▶ [About this exercise]
Your answer should be the entries, repeated exactly.

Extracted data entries
_ _ _ _
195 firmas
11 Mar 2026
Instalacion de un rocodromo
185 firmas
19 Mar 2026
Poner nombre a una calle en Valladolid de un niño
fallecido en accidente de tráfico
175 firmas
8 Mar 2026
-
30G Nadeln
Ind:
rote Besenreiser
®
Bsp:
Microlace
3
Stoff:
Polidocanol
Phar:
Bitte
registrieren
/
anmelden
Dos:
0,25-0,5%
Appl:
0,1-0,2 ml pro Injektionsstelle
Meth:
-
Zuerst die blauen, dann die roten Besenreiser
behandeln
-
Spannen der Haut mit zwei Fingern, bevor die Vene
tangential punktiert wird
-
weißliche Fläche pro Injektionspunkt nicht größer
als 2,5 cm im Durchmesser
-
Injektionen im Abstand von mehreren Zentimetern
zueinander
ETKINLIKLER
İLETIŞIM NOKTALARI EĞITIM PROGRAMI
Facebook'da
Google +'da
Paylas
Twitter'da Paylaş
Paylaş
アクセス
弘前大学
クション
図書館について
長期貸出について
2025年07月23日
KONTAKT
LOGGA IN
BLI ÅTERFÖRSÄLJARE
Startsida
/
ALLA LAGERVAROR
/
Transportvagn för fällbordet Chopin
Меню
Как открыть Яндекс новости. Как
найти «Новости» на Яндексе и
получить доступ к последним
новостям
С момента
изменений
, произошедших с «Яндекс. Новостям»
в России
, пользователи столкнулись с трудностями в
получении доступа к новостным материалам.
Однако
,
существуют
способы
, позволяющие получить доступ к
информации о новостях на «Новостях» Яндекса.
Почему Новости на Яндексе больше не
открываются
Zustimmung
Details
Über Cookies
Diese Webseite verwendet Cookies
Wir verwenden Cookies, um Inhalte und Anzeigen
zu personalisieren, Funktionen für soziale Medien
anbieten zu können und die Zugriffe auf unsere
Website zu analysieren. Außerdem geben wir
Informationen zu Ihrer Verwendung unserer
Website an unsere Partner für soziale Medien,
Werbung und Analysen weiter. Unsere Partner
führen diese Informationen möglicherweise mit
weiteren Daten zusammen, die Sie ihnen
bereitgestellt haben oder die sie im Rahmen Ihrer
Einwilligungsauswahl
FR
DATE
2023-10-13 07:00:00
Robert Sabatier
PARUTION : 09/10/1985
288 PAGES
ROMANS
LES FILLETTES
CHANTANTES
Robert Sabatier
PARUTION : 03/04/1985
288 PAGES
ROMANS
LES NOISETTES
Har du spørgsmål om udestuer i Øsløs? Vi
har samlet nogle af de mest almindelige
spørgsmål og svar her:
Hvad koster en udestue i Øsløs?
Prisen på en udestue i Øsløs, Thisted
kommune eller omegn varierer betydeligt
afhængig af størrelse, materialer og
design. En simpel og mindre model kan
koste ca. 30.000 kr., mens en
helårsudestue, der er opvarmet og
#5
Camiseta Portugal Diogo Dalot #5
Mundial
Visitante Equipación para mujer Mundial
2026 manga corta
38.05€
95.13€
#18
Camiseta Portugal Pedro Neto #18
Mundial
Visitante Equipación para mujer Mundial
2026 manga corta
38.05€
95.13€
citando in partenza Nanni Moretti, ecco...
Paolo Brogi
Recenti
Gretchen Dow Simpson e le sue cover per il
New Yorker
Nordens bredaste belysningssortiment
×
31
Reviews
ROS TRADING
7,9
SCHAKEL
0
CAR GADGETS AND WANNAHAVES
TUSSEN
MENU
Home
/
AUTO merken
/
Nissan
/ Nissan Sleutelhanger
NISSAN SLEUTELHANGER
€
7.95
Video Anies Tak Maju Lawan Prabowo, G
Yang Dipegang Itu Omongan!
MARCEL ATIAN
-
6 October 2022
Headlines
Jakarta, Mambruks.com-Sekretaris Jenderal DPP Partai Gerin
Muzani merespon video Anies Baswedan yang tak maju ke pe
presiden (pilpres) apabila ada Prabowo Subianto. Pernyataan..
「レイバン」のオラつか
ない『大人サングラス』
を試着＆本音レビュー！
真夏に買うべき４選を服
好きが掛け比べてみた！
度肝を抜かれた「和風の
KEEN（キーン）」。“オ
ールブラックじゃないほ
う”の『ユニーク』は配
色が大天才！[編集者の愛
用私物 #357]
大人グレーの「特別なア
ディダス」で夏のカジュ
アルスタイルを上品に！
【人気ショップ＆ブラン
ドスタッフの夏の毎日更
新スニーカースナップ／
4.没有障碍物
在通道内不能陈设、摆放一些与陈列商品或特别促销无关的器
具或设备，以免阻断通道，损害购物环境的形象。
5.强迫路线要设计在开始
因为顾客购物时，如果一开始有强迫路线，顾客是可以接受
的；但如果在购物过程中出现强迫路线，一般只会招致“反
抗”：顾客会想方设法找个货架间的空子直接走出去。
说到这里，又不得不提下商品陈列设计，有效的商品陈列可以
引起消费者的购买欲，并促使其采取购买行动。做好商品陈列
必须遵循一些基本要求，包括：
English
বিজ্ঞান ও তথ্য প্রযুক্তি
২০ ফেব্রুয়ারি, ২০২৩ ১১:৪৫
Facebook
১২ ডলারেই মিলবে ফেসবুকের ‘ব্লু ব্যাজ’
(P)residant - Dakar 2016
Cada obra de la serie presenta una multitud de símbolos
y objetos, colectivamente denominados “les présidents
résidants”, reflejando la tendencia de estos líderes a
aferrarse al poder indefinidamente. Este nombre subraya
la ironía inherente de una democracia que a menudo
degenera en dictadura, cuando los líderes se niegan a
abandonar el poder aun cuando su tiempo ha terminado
_ _ _ _
▶ [Solution below]
195 firmas
11 Mar 2026
Instalacion de un rocodromo
185 firmas
19 Mar 2026
Poner nombre a una calle en Valladolid de un niño
fallecido en accidente de tráfico
175 firmas
8 Mar 2026
-
30G Nadeln
Ind:
rote Besenreiser
®
Bsp:
Microlace
3
Stoff:
Polidocanol
Phar:
Bitte
registrieren
/
anmelden
Dos:
0,25-0,5%
Appl:
0,1-0,2 ml pro Injektionsstelle
Meth:
-
Zuerst die blauen, dann die roten Besenreiser
behandeln
-
Spannen der Haut mit zwei Fingern, bevor die Vene
tangential punktiert wird
-
weißliche Fläche pro Injektionspunkt nicht größer
als 2,5 cm im Durchmesser
-
Injektionen im Abstand von mehreren Zentimetern
zueinander
ETKINLIKLER
İLETIŞIM NOKTALARI EĞITIM PROGRAMI
Facebook'da
Google +'da
Paylas
Twitter'da Paylaş
Paylaş
アクセス
弘前大学
クション
図書館について
長期貸出について
2025年07月23日
KONTAKT
LOGGA IN
BLI ÅTERFÖRSÄLJARE
Startsida
/
ALLA LAGERVAROR
/
Transportvagn för fällbordet Chopin
Меню
Как открыть Яндекс новости. Как
найти «Новости» на Яндексе и
получить доступ к последним
новостям
С момента
изменений
, произошедших с «Яндекс. Новостям»
в России
, пользователи столкнулись с трудностями в
получении доступа к новостным материалам.
Однако
,
существуют
способы
, позволяющие получить доступ к
информации о новостях на «Новостях» Яндекса.
Почему Новости на Яндексе больше не
открываются
Zustimmung
Details
Über Cookies
Diese Webseite verwendet Cookies
Wir verwenden Cookies, um Inhalte und Anzeigen
zu personalisieren, Funktionen für soziale Medien
anbieten zu können und die Zugriffe auf unsere
Website zu analysieren. Außerdem geben wir
Informationen zu Ihrer Verwendung unserer
Website an unsere Partner für soziale Medien,
Werbung und Analysen weiter. Unsere Partner
führen diese Informationen möglicherweise mit
weiteren Daten zusammen, die Sie ihnen
bereitgestellt haben oder die sie im Rahmen Ihrer
Einwilligungsauswahl
FR
DATE
2023-10-13 07:00:00
Robert Sabatier
PARUTION : 09/10/1985
288 PAGES
ROMANS
LES FILLETTES
CHANTANTES
Robert Sabatier
PARUTION : 03/04/1985
288 PAGES
ROMANS
LES NOISETTES
Har du spørgsmål om udestuer i Øsløs? Vi
har samlet nogle af de mest almindelige
spørgsmål og svar her:
Hvad koster en udestue i Øsløs?
Prisen på en udestue i Øsløs, Thisted
kommune eller omegn varierer betydeligt
afhængig af størrelse, materialer og
design. En simpel og mindre model kan
koste ca. 30.000 kr., mens en
helårsudestue, der er opvarmet og
#5
Camiseta Portugal Diogo Dalot #5
Mundial
Visitante Equipación para mujer Mundial
2026 manga corta
38.05€
95.13€
#18
Camiseta Portugal Pedro Neto #18
Mundial
Visitante Equipación para mujer Mundial
2026 manga corta
38.05€
95.13€
citando in partenza Nanni Moretti, ecco...
Paolo Brogi
Recenti
Gretchen Dow Simpson e le sue cover per il
New Yorker
Nordens bredaste belysningssortiment
×
31
Reviews
ROS TRADING
7,9
SCHAKEL
0
CAR GADGETS AND WANNAHAVES
TUSSEN
MENU
Home
/
AUTO merken
/
Nissan
/ Nissan Sleutelhanger
NISSAN SLEUTELHANGER
€
7.95
Video Anies Tak Maju Lawan Prabowo, G
Yang Dipegang Itu Omongan!
MARCEL ATIAN
-
6 October 2022
Headlines
Jakarta, Mambruks.com-Sekretaris Jenderal DPP Partai Gerin
Muzani merespon video Anies Baswedan yang tak maju ke pe
presiden (pilpres) apabila ada Prabowo Subianto. Pernyataan..
「レイバン」のオラつか
ない『大人サングラス』
を試着＆本音レビュー！
真夏に買うべき４選を服
好きが掛け比べてみた！
度肝を抜かれた「和風の
KEEN（キーン）」。“オ
ールブラックじゃないほ
う”の『ユニーク』は配
色が大天才！[編集者の愛
用私物 #357]
大人グレーの「特別なア
ディダス」で夏のカジュ
アルスタイルを上品に！
【人気ショップ＆ブラン
ドスタッフの夏の毎日更
新スニーカースナップ／
4.没有障碍物
在通道内不能陈设、摆放一些与陈列商品或特别促销无关的器
具或设备，以免阻断通道，损害购物环境的形象。
5.强迫路线要设计在开始
因为顾客购物时，如果一开始有强迫路线，顾客是可以接受
的；但如果在购物过程中出现强迫路线，一般只会招致“反
抗”：顾客会想方设法找个货架间的空子直接走出去。
说到这里，又不得不提下商品陈列设计，有效的商品陈列可以
引起消费者的购买欲，并促使其采取购买行动。做好商品陈列
必须遵循一些基本要求，包括：
English
বিজ্ঞান ও তথ্য প্রযুক্তি
২০ ফেব্রুয়ারি, ২০২৩ ১১:৪৫
Facebook
১২ ডলারেই মিলবে ফেসবুকের ‘ব্লু ব্যাজ’
(P)residant - Dakar 2016
Cada obra de la serie presenta una multitud de símbolos
y objetos, colectivamente denominados “les présidents
résidants”, reflejando la tendencia de estos líderes a
aferrarse al poder indefinidamente. Este nombre subraya
la ironía inherente de una democracia que a menudo
degenera en dictadura, cuando los líderes se niegan a
abandonar el poder aun cuando su tiempo ha terminado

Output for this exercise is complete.